# Data Preprocessing

In [1]:
# Import libraries
from langchain.llms import OpenAI
from langchain.chat_models import ChatOpenAI
from langchain.schema import(
    AIMessage,
    HumanMessage,
    SystemMessage
)
from langchain.prompts import PromptTemplate
from langchain.prompts.chat import (
    ChatPromptTemplate,
    SystemMessagePromptTemplate,
    HumanMessagePromptTemplate
)
from langchain.chains import LLMChain
from langchain.agents import AgentType, initialize_agent, load_tools
from langchain import OpenAI, ConversationChain
from langchain.memory import ConversationBufferWindowMemory, ConversationBufferMemory
from langchain.utilities import SerpAPIWrapper
from langchain.agents import Tool
from langchain.document_loaders import PyPDFLoader, UnstructuredPDFLoader
from langchain.chains.question_answering import load_qa_chain
from langchain.chains import ConversationalRetrievalChain
from langchain.chains import RetrievalQA
from langchain.document_loaders import TextLoader
from langchain.embeddings.openai import OpenAIEmbeddings
from langchain.llms import OpenAI
from langchain.text_splitter import CharacterTextSplitter, RecursiveCharacterTextSplitter
from langchain.vectorstores import Chroma
from langchain.vectorstores import FAISS
from langchain.document_loaders import PyPDFLoader, UnstructuredPDFLoader

import tabula

import os

from PyPDF2 import PdfReader
import pandas as df

In [2]:
# load in openai API key
os.environ['OPENAI_API_KEY'] =""

## Document used and test cases

For the purpose of experimentation, let's use the Tesla Annual Report for year 2022. This document contains both text and tabular information (at the end of document), hence it will be a good test document for our prompt engineering. The document is stored in the "./data" folder.

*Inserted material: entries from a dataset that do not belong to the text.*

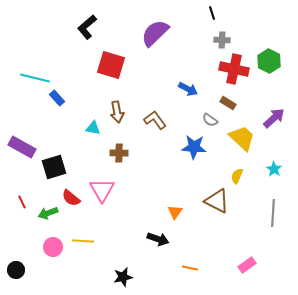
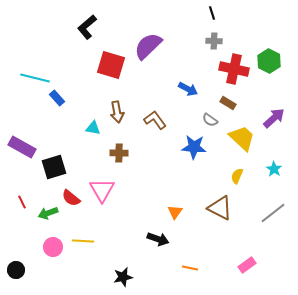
purple semicircle: moved 7 px left, 13 px down
gray cross: moved 8 px left, 1 px down
brown triangle: moved 3 px right, 7 px down
gray line: rotated 48 degrees clockwise
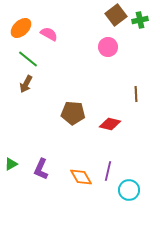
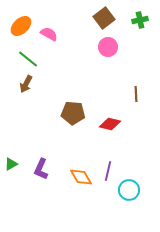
brown square: moved 12 px left, 3 px down
orange ellipse: moved 2 px up
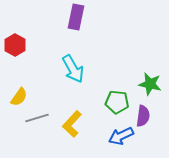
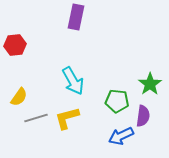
red hexagon: rotated 25 degrees clockwise
cyan arrow: moved 12 px down
green star: rotated 25 degrees clockwise
green pentagon: moved 1 px up
gray line: moved 1 px left
yellow L-shape: moved 5 px left, 6 px up; rotated 32 degrees clockwise
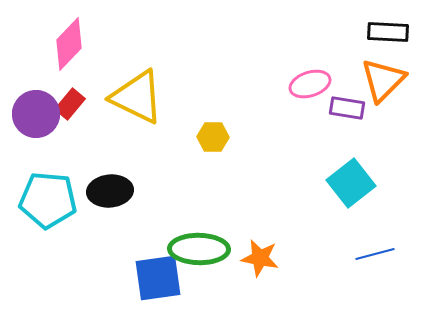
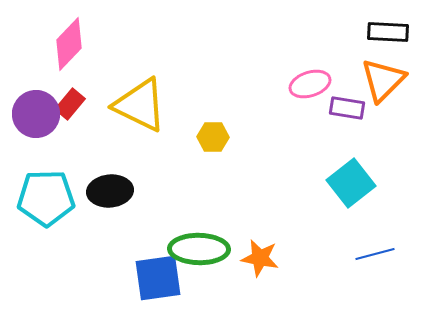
yellow triangle: moved 3 px right, 8 px down
cyan pentagon: moved 2 px left, 2 px up; rotated 6 degrees counterclockwise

We should also include some basic test cases beforehand. This will make it easy to check if the prompts are giving us the correct output. Some test cases are defined here for reference.

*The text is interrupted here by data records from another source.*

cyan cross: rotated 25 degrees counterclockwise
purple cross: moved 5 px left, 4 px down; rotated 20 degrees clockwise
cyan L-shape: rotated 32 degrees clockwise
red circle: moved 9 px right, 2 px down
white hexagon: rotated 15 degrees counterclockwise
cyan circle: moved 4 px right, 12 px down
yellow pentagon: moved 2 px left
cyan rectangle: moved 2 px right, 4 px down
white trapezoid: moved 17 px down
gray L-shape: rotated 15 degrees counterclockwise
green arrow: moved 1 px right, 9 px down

* Numbers. To test tabular data. 

1. What are the total assets and liabilities for the year 2022? Answer: 82338 million and 36440 million.
1. What is the Income before income taxes for the year  2020, 2021 and 2022? Answer: 1,154, 6,343 and 13,719 respectively.
1. What is the year on year increase in the gross profit from 2020 to 2022 in percentages? Answer: 105.2% and 53.3% respectively.
Note: This tests the higher level logical thinking of the model.
1. What is the gross profit in 2019?
Note: This tests if the model will give a truthful answer or hallucinates the numbers.

* General Questions (open-ended)
1. What does Tesla do? And what types of businesses is Tesla involved in?
1. How is the financial health of Tesla?
1. What kind of technologies does Tesla invest in?

In [11]:
# template code to be used for testing of prompts
query_1 = "What are the total assets and liabilities for the year 2022 in the consolidated balance sheet?"
query_2 = "What is the Income before income taxes for the year  2020, 2021 and 2022?"
query_3 = "What is the year on year increase in the gross profit from 2020 to 2022 in percentages?"
query_4 = "What is the gross profit in 2019?"
queries_num = [query_1,query_2,query_3,query_4]

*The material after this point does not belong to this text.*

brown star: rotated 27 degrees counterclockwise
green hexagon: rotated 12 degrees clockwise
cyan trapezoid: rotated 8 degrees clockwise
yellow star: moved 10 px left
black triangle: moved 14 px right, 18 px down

query_5 = "What does Tesla do? And what types of businesses is Tesla involved in?"
query_6 = "How is the financial health of Tesla?"
query_7 = "What kind of technologies does Tesla invest in?"
queries_gen = [query_5, query_6, query_7]

## Verify tabular data integrity

As the tables are all converted to a string of text before passing to the embedding model, we need to check if the model can still understand the structured information.

In [22]:
# read in the information from the Tesla Annual Report, convert to embeddings and store in vectorestore
# using Langchain PyPDFLoader
# Note: PyPDFLoader is for structured data extraction
FILE_PATH = "../data/Tesla_Annual_Report_2022.pdf"
loader = PyPDFLoader(FILE_PATH)
data = loader.load()
print (f'You have {len(data)} pages in your pdf')

You have 184 pages in your pdf


In [23]:
embeddings = OpenAIEmbeddings()
vector_store = FAISS.from_documents(data, embeddings)

In [10]:
qa = RetrievalQA.from_chain_type(llm=ChatOpenAI(temperature = 0.1), chain_type="stuff", retriever=vector_store.as_retriever())
for query in queries_num:
    print(query)
    print(qa.run(query))
    print("---------------------------------")

What are the total assets and liabilities for the year 2022?
The total assets for the year 2022 are $82,338 million. The total liabilities for the year 2022 are $36,440 million.
---------------------------------
What is the Income before income taxes for the year  2020, 2021 and 2022?
The income before income taxes for the years 2020, 2021, and 2022 are as follows:

- 2020: $1,154 million
- 2021: $6,343 million
- 2022: $13,719 million
---------------------------------
What is the year on year increase in the gross profit from 2020 to 2022 in percentages?
The information provided does not directly state the gross profit for the years 2020 and 2022. Therefore, I cannot determine the year-on-year increase in gross profit from 2020 to 2022 in percentages.
---------------------------------
What is the gross profit in 2019?
The given context does not provide information about the gross profit in 2019.
---------------------------------


**Observations**
* The model is able to read the tabular data that has been read in and embedded. This is what we want to verify.
* This is what we expected as PyPDFLoader is a structured data extraction. Tables are considered as structured data.
* The base embedding and chat model is already quite good. It can give accurate information and does not give answers it does not know.
* On higher level tasks, it seems to lose the contextual information.
* Some of the information like the gross profit are not included.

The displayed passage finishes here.